● YOUR TASK
Every line below that has the string "Carr" needs to be copied.

Page segmentation data

○ ○ ○ ○ ○ ○ ○

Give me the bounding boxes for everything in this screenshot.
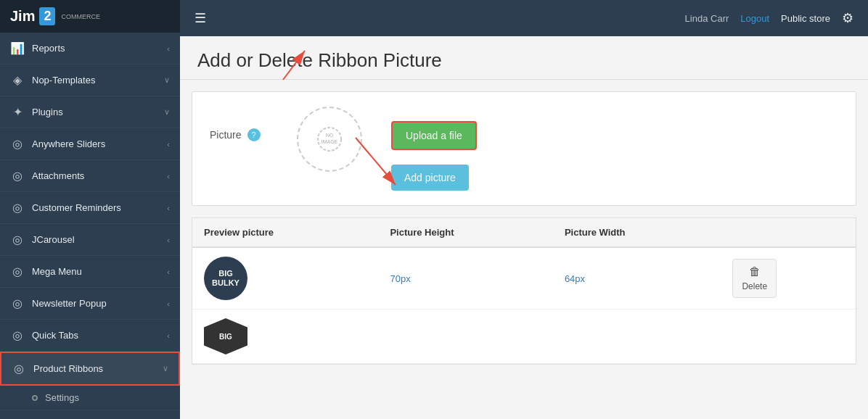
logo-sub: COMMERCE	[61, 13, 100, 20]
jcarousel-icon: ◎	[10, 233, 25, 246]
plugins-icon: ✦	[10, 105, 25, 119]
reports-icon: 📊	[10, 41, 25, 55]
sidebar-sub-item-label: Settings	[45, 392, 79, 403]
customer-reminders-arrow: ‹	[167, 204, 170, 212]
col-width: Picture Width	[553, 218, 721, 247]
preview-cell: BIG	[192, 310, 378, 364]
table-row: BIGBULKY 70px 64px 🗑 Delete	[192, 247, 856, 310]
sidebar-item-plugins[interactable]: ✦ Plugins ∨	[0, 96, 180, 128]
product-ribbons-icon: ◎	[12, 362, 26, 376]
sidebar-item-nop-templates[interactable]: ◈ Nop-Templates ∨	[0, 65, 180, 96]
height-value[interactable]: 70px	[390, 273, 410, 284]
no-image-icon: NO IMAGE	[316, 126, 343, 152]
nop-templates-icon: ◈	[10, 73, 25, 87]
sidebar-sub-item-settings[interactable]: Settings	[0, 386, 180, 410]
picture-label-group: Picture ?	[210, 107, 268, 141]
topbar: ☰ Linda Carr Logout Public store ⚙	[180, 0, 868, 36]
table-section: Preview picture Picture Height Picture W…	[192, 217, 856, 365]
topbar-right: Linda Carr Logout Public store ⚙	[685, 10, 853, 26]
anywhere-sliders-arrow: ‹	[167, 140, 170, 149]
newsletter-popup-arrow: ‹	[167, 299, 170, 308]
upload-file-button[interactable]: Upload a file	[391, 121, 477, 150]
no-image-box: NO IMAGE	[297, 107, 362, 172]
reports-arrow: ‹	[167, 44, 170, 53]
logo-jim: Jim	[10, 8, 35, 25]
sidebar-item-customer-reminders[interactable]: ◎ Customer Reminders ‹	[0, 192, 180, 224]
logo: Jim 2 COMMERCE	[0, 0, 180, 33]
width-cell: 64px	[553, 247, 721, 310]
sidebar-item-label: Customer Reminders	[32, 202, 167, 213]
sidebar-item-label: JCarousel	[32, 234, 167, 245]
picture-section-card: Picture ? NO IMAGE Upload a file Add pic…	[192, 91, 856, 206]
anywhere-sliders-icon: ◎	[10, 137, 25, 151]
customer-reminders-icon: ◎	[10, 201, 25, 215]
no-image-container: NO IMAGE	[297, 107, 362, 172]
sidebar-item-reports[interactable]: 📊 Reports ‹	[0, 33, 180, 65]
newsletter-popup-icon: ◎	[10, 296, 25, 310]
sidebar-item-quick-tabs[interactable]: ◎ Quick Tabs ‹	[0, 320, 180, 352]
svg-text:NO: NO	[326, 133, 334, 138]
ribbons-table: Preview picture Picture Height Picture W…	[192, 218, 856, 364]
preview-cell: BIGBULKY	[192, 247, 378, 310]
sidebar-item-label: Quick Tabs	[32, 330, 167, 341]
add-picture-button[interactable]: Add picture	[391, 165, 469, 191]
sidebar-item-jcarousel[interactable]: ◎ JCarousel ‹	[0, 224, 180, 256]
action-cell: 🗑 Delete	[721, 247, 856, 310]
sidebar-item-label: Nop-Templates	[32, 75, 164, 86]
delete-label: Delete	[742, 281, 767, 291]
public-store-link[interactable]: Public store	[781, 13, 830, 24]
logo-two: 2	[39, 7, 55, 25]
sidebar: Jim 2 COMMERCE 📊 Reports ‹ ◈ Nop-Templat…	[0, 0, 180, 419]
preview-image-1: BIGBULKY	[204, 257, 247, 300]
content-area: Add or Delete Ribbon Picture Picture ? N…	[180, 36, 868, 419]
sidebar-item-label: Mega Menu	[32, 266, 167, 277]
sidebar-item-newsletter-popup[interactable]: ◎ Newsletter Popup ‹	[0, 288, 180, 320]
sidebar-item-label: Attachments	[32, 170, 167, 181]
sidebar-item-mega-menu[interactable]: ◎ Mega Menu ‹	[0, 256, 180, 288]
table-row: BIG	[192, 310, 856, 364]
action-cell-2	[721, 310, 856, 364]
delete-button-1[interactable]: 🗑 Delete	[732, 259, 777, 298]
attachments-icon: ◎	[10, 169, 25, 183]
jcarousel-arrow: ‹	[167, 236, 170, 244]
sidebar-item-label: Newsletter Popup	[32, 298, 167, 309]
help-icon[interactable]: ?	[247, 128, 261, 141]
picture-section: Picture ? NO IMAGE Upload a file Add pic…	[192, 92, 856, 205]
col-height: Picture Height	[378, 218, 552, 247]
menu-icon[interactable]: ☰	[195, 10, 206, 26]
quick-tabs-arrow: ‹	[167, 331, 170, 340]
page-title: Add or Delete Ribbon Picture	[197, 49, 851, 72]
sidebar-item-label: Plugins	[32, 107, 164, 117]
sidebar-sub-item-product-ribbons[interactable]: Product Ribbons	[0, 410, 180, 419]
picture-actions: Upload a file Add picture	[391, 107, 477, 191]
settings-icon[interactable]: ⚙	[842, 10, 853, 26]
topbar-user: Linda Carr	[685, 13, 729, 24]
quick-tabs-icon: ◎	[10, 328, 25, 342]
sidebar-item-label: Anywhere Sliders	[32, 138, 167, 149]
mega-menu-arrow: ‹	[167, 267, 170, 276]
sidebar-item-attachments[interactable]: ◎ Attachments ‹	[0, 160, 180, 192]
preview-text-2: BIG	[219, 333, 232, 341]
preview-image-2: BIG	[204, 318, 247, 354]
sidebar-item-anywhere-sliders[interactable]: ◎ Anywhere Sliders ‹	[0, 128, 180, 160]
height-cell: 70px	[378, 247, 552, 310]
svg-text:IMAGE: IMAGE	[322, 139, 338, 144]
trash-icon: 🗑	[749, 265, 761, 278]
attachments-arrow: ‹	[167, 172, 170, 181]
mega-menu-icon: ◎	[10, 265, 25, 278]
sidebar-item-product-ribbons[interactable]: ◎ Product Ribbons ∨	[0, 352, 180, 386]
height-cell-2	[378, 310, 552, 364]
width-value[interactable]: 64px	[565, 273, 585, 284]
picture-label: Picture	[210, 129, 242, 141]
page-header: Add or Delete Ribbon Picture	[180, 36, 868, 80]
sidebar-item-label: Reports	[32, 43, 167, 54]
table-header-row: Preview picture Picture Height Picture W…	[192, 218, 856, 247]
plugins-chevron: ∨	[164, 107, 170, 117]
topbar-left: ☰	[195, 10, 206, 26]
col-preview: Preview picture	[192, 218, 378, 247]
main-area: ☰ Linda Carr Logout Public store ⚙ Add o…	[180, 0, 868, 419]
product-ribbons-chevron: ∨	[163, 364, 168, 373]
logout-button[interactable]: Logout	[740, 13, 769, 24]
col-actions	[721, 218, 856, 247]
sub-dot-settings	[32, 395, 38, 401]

○ ○ ○ ○ ○ ○ ○

● SOLUTION FOR THIS TASK
topbar: ☰ Linda Carr Logout Public store ⚙	[180, 0, 868, 36]
topbar-right: Linda Carr Logout Public store ⚙	[685, 10, 853, 26]
topbar-user: Linda Carr	[685, 13, 729, 24]
main-area: ☰ Linda Carr Logout Public store ⚙ Add o…	[180, 0, 868, 419]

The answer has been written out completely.